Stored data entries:
#####

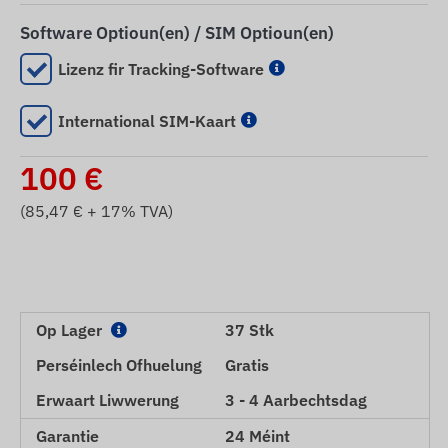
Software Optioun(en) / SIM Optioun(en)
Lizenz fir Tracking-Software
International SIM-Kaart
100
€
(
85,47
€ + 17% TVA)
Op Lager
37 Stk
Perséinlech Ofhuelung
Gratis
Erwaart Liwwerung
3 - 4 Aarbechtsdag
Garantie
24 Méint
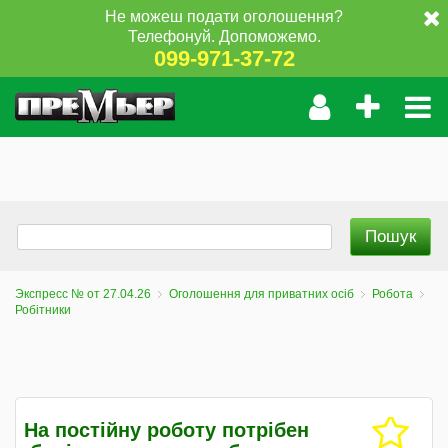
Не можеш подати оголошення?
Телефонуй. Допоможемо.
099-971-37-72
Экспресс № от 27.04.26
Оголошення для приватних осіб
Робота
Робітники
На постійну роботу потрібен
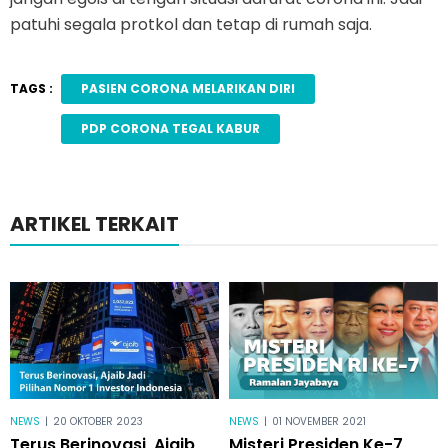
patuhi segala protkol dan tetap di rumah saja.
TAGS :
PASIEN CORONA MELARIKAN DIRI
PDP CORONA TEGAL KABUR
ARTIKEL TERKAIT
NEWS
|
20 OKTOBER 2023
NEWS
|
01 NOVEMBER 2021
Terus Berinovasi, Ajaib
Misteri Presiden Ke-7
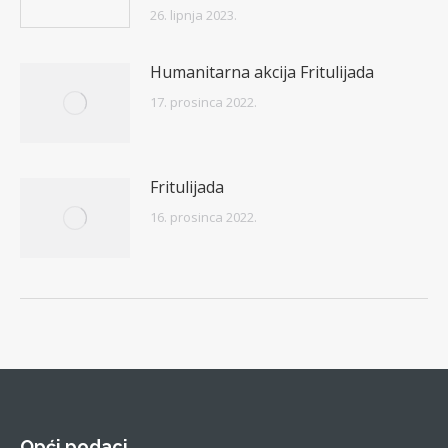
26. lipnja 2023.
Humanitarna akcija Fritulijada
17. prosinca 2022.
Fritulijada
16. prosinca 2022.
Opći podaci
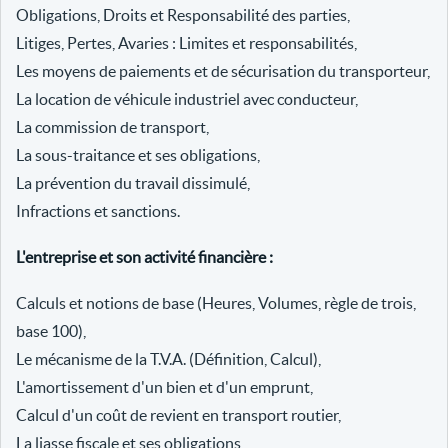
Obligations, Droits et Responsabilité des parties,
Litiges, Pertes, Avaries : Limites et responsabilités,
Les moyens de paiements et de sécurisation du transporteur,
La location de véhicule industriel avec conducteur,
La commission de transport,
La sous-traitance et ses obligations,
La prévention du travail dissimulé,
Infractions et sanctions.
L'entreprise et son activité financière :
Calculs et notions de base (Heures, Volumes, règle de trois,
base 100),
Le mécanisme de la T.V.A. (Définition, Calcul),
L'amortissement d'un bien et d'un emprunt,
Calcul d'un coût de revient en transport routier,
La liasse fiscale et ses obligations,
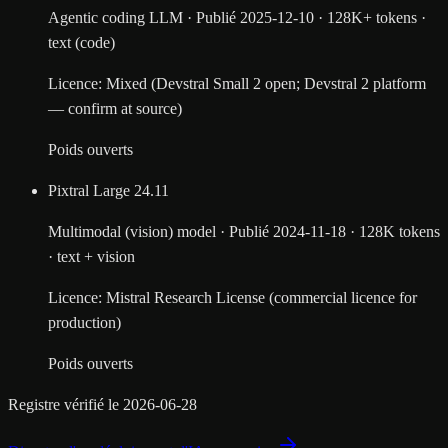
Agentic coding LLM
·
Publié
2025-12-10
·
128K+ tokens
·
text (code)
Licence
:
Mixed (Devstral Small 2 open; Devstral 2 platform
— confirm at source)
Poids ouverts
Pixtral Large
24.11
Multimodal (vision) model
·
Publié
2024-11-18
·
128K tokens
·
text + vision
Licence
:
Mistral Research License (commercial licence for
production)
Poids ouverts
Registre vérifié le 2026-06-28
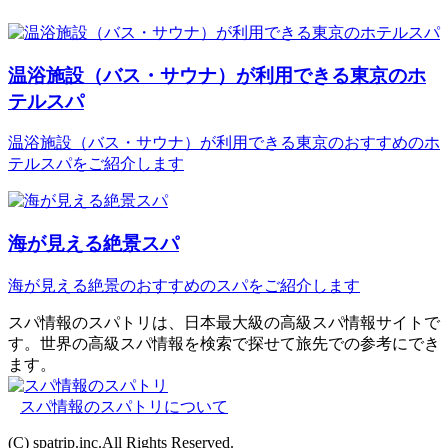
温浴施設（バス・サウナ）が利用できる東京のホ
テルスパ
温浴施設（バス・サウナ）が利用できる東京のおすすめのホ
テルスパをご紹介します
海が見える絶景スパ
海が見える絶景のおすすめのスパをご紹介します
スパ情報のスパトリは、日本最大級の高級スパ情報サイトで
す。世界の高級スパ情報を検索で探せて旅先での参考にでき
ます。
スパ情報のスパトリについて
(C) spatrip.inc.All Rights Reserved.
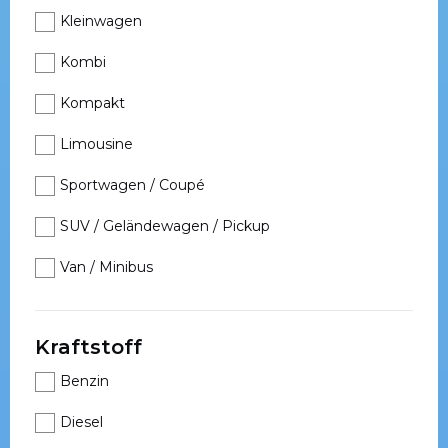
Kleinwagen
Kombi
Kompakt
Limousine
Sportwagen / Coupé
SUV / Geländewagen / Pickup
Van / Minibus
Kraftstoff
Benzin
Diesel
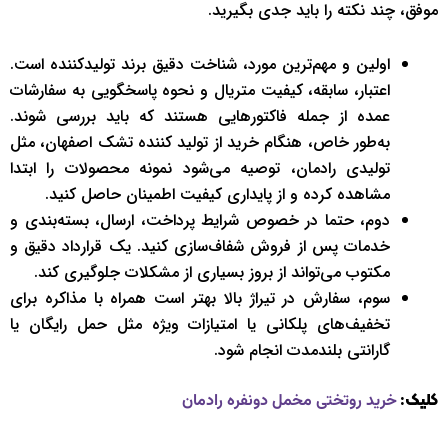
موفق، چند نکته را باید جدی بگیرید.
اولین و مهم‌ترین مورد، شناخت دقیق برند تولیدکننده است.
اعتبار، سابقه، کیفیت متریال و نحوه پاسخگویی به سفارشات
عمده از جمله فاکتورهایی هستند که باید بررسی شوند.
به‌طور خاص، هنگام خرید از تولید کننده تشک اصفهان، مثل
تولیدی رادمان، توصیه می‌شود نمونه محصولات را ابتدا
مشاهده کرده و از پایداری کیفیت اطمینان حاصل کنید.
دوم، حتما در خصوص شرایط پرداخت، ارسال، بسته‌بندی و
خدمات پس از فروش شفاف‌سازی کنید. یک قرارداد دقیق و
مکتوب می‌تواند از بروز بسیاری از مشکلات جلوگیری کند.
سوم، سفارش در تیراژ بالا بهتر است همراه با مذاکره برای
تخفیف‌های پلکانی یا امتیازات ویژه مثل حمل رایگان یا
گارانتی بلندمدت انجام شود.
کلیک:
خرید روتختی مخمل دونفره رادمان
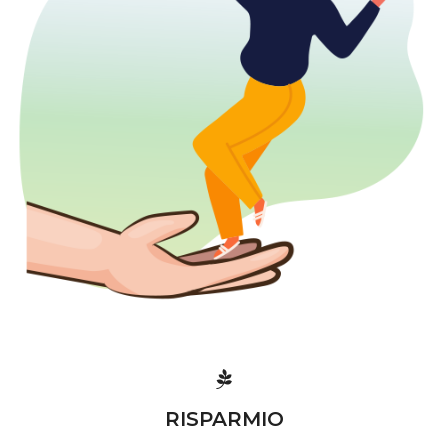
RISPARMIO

#####

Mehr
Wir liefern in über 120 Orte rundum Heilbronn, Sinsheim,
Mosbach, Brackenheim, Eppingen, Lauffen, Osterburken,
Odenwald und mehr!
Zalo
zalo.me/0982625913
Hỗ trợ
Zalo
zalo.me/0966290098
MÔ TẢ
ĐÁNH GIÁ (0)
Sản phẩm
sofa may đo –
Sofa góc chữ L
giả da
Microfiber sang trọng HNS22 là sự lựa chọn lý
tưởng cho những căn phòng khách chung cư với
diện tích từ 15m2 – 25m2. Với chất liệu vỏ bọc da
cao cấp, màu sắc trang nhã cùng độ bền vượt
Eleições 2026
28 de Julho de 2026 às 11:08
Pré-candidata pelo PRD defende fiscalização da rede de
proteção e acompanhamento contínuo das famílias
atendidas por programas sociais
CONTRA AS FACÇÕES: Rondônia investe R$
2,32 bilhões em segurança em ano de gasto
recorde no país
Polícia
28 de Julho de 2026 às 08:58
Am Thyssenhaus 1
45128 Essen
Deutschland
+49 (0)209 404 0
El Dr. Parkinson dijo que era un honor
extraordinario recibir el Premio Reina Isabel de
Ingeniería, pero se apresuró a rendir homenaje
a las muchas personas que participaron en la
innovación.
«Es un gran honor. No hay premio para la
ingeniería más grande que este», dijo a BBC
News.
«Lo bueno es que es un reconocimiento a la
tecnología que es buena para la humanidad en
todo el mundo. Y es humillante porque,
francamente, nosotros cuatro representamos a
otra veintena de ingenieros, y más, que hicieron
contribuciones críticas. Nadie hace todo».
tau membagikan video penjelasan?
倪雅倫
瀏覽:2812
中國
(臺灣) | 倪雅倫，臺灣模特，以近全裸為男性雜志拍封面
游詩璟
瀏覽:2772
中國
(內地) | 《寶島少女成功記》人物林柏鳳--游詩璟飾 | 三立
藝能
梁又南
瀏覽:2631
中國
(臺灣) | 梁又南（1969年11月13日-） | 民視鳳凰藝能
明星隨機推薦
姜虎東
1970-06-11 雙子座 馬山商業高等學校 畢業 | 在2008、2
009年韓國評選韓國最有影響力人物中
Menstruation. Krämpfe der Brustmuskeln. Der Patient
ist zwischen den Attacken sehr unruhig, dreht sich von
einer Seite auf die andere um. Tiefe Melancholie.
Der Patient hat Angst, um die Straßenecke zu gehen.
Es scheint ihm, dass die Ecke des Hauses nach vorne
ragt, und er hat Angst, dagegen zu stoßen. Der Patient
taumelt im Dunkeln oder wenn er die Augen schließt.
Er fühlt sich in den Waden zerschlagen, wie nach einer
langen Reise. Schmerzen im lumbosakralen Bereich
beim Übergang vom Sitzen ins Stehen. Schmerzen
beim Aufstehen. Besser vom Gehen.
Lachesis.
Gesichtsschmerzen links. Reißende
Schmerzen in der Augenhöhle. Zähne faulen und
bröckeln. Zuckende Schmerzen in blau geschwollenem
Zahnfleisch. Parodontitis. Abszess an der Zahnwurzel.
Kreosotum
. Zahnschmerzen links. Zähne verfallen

#####

Going by the data above, the answer is exactly the lines from the one holding "Оголошення для приватних осіб" to the one holding "スパ情報のスパトリについて", both kept, with the pictures left out.

Оголошення для приватних осіб
Робота
Робітники
На постійну роботу потрібен
patuhi segala protkol dan tetap di rumah saja.
TAGS :
PASIEN CORONA MELARIKAN DIRI
PDP CORONA TEGAL KABUR
ARTIKEL TERKAIT
NEWS
|
20 OKTOBER 2023
NEWS
|
01 NOVEMBER 2021
Terus Berinovasi, Ajaib
Misteri Presiden Ke-7
26. lipnja 2023.
Humanitarna akcija Fritulijada
17. prosinca 2022.
Fritulijada
16. prosinca 2022.
Opći podaci
Obligations, Droits et Responsabilité des parties,
Litiges, Pertes, Avaries : Limites et responsabilités,
Les moyens de paiements et de sécurisation du transporteur,
La location de véhicule industriel avec conducteur,
La commission de transport,
La sous-traitance et ses obligations,
La prévention du travail dissimulé,
Infractions et sanctions.
L'entreprise et son activité financière :
Calculs et notions de base (Heures, Volumes, règle de trois,
base 100),
Le mécanisme de la T.V.A. (Définition, Calcul),
L'amortissement d'un bien et d'un emprunt,
Calcul d'un coût de revient en transport routier,
La liasse fiscale et ses obligations,
Agentic coding LLM
·
Publié
2025-12-10
·
128K+ tokens
·
text (code)
Licence
:
Mixed (Devstral Small 2 open; Devstral 2 platform
— confirm at source)
Poids ouverts
Pixtral Large
24.11
Multimodal (vision) model
·
Publié
2024-11-18
·
128K tokens
·
text + vision
Licence
:
Mistral Research License (commercial licence for
production)
Poids ouverts
Registre vérifié le 2026-06-28
温浴施設（バス・サウナ）が利用できる東京のホ
テルスパ
温浴施設（バス・サウナ）が利用できる東京のおすすめのホ
テルスパをご紹介します
海が見える絶景スパ
海が見える絶景のおすすめのスパをご紹介します
スパ情報のスパトリは、日本最大級の高級スパ情報サイトで
す。世界の高級スパ情報を検索で探せて旅先での参考にでき
ます。
スパ情報のスパトリについて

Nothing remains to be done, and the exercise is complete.